Check the query result:
- If all replicas of a partition are in the standby restore state, the failover process skips this partition without requiring your intervention, but you need to manually process this issue after the failover is completed.
- If some replicas, including the leader, of a partition have been created and others are in the standby restore state, we recommend that you wait until the replicas in the standby restore state are created and then perform the failover.
- If minority replicas in a partition have been restored and majority replicas are in the standby restore state, the failover may get stuck. In this case, you need to forcibly delete all replicas in the partition so that the failover process skips this partition.

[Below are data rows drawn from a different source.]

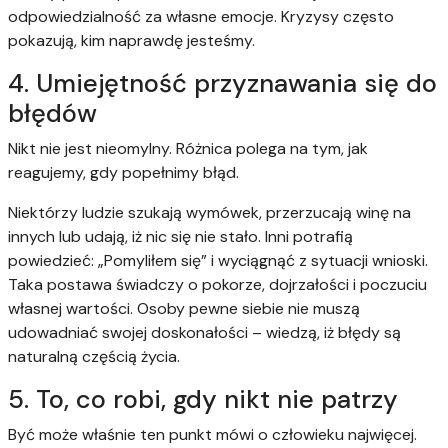
odpowiedzialność za własne emocje. Kryzysy często
pokazują, kim naprawdę jesteśmy.
4. Umiejętność przyznawania się do
błędów
Nikt nie jest nieomylny. Różnica polega na tym, jak
reagujemy, gdy popełnimy błąd.
Niektórzy ludzie szukają wymówek, przerzucają winę na
innych lub udają, iż nic się nie stało. Inni potrafią
powiedzieć: „Pomyliłem się” i wyciągnąć z sytuacji wnioski.
Taka postawa świadczy o pokorze, dojrzałości i poczuciu
własnej wartości. Osoby pewne siebie nie muszą
udowadniać swojej doskonałości – wiedzą, iż błędy są
naturalną częścią życia.
5. To, co robi, gdy nikt nie patrzy
Być może właśnie ten punkt mówi o człowieku najwięcej.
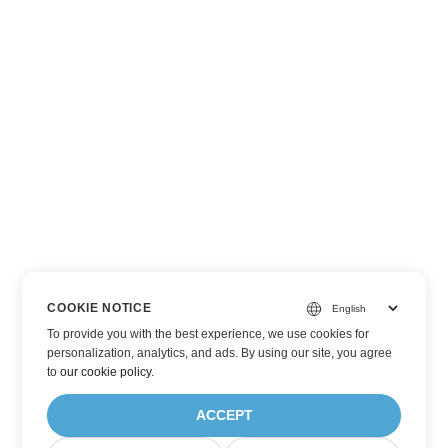
COOKIE NOTICE
To provide you with the best experience, we use cookies for
personalization, analytics, and ads. By using our site, you agree
to
our cookie policy
.
ACCEPT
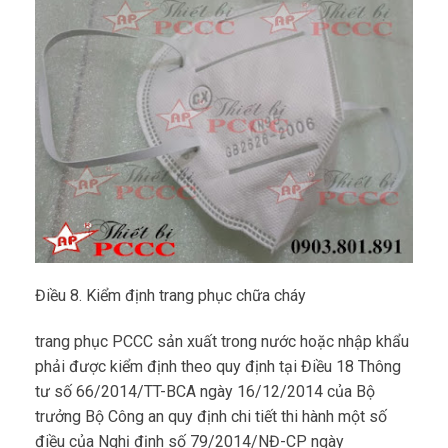
Điều 8. Kiểm định trang phục chữa cháy
trang phục PCCC sản xuất trong nước hoặc nhập khẩu
phải được kiểm định theo quy định tại Điều 18 Thông
tư số 66/2014/TT-BCA ngày 16/12/2014 của Bộ
trưởng Bộ Công an quy định chi tiết thi hành một số
điều của Nghị định số 79/2014/NĐ-CP ngày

Obtain cluster information

Assume that one primary cluster and one standby cluster exist. This is only an example, and the actual environment prevails.

Obtain information about the primary cluster

obclient> SELECT CLUSTER_ID, CLUSTER_NAME, CLUSTER_ROLE FROM V$OB_CLUSTER;
+------------+--------------+--------------+
| CLUSTER_ID | CLUSTER_NAME | CLUSTER_ROLE |
+------------+--------------+--------------+
|          1          | obcluster            | PRIMARY          |
+------------+--------------+--------------+
1 row in set

Obtain information about the standby cluster

obclient> SELECT CLUSTER_ID, CLUSTER_NAME, CLUSTER_ROLE FROM V$OB_CLUSTER;
+------------+--------------+------------------+
| CLUSTER_ID | CLUSTER_NAME | CLUSTER_ROLE          |
+------------+--------------+------------------+
|          2         | obcluster             | PHYSICAL STANDBY |
+------------+--------------+------------------+
1 row in set